TASK ITEM: Go through the records and report each line holding the string "sobre".

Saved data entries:

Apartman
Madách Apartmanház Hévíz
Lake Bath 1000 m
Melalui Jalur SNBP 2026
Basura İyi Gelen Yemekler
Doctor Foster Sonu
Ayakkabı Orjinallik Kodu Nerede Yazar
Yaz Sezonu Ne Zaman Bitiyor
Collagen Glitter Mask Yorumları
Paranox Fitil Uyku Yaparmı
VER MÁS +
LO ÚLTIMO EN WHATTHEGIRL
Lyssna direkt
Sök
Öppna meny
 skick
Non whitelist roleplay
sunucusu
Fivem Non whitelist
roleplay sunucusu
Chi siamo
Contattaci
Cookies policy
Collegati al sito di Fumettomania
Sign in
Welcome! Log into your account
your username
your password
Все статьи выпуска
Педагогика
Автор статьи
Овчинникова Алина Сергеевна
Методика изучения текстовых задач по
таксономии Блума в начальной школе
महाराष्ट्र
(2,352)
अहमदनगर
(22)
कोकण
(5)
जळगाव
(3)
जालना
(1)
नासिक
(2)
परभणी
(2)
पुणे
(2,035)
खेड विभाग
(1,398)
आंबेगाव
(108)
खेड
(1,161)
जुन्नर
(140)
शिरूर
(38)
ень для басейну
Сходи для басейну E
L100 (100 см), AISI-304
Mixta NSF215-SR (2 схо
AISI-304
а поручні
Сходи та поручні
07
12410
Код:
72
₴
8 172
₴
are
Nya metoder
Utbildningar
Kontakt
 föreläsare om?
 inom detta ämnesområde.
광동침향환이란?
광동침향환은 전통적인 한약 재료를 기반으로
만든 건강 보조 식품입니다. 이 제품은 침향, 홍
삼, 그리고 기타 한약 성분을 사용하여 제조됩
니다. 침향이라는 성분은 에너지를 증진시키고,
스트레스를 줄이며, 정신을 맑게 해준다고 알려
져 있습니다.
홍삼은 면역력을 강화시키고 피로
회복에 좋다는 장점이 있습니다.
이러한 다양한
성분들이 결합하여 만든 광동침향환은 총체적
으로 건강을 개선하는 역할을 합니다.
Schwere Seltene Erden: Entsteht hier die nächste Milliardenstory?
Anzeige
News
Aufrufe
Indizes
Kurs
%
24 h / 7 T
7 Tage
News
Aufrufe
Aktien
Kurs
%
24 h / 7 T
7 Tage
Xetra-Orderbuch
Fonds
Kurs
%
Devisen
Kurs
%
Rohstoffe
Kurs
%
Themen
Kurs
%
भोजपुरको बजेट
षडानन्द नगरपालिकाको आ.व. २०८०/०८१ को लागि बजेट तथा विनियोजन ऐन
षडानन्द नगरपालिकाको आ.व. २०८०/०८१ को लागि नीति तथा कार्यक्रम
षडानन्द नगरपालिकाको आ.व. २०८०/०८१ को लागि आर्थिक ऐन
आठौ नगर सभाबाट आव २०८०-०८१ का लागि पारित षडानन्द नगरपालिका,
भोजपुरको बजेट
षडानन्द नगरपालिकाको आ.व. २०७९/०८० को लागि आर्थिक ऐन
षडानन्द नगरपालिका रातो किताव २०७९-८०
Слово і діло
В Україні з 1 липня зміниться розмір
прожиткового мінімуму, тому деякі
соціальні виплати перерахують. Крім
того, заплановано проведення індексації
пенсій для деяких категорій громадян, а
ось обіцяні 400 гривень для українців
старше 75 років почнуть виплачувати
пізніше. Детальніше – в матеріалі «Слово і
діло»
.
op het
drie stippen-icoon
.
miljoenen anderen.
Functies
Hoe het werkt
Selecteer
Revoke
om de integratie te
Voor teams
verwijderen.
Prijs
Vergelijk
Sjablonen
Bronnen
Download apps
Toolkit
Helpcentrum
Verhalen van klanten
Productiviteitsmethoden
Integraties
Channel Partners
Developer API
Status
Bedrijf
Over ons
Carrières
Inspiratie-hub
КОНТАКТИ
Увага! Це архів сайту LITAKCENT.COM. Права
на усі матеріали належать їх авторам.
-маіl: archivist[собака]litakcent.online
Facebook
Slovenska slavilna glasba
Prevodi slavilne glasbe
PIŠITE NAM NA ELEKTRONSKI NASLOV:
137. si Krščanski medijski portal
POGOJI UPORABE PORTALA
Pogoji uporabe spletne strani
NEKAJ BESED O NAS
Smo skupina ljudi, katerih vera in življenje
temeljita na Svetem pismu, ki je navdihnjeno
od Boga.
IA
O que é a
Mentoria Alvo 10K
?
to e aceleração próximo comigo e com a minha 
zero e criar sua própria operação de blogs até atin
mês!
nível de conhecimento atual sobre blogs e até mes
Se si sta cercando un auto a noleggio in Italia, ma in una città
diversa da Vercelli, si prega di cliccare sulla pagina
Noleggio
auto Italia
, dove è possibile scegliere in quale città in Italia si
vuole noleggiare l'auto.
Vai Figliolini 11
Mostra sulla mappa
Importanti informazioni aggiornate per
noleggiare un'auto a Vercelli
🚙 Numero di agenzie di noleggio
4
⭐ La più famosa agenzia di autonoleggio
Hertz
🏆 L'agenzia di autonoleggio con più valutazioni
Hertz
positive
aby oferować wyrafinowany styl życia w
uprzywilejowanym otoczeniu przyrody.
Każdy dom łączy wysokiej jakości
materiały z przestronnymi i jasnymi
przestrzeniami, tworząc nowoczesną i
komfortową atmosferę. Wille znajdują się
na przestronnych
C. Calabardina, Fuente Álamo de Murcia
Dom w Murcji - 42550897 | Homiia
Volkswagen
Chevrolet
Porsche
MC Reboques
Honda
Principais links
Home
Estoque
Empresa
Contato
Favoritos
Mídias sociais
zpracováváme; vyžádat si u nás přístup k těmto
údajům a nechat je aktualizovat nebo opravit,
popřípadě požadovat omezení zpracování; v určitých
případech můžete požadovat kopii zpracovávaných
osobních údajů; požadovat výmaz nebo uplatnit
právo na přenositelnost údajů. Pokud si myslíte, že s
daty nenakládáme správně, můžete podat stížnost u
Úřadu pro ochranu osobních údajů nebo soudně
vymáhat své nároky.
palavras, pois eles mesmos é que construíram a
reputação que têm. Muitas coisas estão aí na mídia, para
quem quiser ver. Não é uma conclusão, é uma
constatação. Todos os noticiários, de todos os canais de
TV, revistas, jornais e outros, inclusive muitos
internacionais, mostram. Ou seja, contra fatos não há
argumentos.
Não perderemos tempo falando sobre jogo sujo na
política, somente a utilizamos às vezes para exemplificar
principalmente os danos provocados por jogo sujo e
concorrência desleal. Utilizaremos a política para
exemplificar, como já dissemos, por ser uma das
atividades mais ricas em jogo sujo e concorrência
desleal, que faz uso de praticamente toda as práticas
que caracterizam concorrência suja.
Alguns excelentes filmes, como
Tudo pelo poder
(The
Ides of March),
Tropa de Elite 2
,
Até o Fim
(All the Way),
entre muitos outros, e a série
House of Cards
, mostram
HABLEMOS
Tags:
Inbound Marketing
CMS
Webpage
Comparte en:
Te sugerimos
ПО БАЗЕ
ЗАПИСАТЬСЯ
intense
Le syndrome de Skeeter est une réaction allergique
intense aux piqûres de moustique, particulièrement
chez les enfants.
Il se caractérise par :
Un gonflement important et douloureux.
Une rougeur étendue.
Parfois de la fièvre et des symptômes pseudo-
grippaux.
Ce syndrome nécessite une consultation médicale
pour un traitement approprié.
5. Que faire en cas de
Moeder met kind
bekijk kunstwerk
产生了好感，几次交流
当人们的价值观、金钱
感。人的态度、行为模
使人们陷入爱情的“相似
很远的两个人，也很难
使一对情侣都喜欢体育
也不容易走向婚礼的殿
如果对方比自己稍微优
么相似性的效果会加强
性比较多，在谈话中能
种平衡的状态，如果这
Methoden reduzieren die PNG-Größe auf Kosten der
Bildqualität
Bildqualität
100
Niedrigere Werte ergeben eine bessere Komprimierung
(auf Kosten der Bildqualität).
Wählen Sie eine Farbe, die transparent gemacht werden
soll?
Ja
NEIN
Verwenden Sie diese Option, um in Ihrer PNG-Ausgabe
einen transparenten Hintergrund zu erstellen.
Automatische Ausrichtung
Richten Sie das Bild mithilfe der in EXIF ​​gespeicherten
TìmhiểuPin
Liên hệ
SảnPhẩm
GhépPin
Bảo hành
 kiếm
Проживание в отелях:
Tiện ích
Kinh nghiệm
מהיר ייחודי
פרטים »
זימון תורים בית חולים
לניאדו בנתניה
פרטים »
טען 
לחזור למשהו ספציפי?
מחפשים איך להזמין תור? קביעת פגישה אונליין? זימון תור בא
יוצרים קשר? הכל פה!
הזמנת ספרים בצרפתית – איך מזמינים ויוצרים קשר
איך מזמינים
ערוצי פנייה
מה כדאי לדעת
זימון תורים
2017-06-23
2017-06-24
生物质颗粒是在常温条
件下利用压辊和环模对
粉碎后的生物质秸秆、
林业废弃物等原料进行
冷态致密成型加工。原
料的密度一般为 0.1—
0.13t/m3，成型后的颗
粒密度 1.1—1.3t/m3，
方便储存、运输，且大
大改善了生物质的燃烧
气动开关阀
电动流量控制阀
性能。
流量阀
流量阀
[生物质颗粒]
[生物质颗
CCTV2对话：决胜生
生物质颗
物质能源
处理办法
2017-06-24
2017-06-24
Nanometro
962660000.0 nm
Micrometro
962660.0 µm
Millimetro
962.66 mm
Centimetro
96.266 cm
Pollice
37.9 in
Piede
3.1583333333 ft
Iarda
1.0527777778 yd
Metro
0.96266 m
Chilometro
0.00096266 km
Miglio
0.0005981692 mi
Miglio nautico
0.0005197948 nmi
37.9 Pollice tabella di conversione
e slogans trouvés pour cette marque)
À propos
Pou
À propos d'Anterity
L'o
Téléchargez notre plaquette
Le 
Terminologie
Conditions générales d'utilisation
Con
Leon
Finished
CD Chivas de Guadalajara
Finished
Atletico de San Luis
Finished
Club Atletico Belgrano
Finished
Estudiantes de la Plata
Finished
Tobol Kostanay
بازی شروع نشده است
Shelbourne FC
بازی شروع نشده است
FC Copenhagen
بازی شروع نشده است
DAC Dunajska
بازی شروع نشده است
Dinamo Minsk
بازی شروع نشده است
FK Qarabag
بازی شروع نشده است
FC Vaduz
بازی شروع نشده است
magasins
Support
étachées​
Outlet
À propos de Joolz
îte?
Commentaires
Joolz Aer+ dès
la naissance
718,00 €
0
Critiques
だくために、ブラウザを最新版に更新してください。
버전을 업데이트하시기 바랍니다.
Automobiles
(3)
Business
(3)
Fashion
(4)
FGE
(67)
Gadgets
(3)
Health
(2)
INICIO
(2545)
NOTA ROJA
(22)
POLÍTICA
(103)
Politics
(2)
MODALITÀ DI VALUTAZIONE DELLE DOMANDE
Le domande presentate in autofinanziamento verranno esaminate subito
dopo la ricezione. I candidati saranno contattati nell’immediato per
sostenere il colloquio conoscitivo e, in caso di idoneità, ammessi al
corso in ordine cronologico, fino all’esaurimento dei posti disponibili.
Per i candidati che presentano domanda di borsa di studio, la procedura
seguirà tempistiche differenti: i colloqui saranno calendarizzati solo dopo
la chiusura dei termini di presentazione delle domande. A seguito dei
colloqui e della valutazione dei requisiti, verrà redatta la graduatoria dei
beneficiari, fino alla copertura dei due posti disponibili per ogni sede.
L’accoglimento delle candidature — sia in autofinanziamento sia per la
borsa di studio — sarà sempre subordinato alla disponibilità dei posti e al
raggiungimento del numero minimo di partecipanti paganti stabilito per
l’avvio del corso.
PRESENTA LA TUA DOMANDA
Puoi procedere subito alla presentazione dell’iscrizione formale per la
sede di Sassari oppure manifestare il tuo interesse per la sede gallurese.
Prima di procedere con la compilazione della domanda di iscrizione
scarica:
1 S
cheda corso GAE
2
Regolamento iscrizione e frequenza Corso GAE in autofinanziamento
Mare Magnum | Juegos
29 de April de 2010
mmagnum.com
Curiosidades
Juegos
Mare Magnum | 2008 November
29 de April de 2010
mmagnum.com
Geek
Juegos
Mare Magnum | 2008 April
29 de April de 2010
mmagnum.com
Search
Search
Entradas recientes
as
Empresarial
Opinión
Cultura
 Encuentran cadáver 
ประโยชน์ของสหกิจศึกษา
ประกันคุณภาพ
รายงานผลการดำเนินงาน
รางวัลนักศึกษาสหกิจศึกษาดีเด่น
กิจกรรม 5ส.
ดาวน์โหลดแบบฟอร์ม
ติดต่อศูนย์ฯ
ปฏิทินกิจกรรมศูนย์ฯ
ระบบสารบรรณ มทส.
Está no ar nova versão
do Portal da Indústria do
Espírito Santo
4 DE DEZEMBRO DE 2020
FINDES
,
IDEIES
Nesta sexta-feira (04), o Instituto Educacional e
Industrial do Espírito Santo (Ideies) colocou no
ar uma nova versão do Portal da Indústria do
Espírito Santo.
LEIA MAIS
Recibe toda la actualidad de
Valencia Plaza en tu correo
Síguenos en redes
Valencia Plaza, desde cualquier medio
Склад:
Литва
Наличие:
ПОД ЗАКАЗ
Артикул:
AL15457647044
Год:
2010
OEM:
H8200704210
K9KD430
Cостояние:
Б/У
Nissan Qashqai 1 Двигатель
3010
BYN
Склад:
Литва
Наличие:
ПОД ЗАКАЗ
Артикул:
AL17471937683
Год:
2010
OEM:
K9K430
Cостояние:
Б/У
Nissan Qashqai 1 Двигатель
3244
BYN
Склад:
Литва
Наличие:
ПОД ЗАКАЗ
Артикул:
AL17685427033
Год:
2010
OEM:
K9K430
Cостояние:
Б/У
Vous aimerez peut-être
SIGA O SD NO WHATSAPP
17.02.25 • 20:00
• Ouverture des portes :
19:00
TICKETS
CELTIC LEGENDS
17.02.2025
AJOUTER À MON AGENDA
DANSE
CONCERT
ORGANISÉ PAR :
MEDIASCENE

EXPECTED ANSWER:
nível de conhecimento atual sobre blogs e até mes
Não perderemos tempo falando sobre jogo sujo na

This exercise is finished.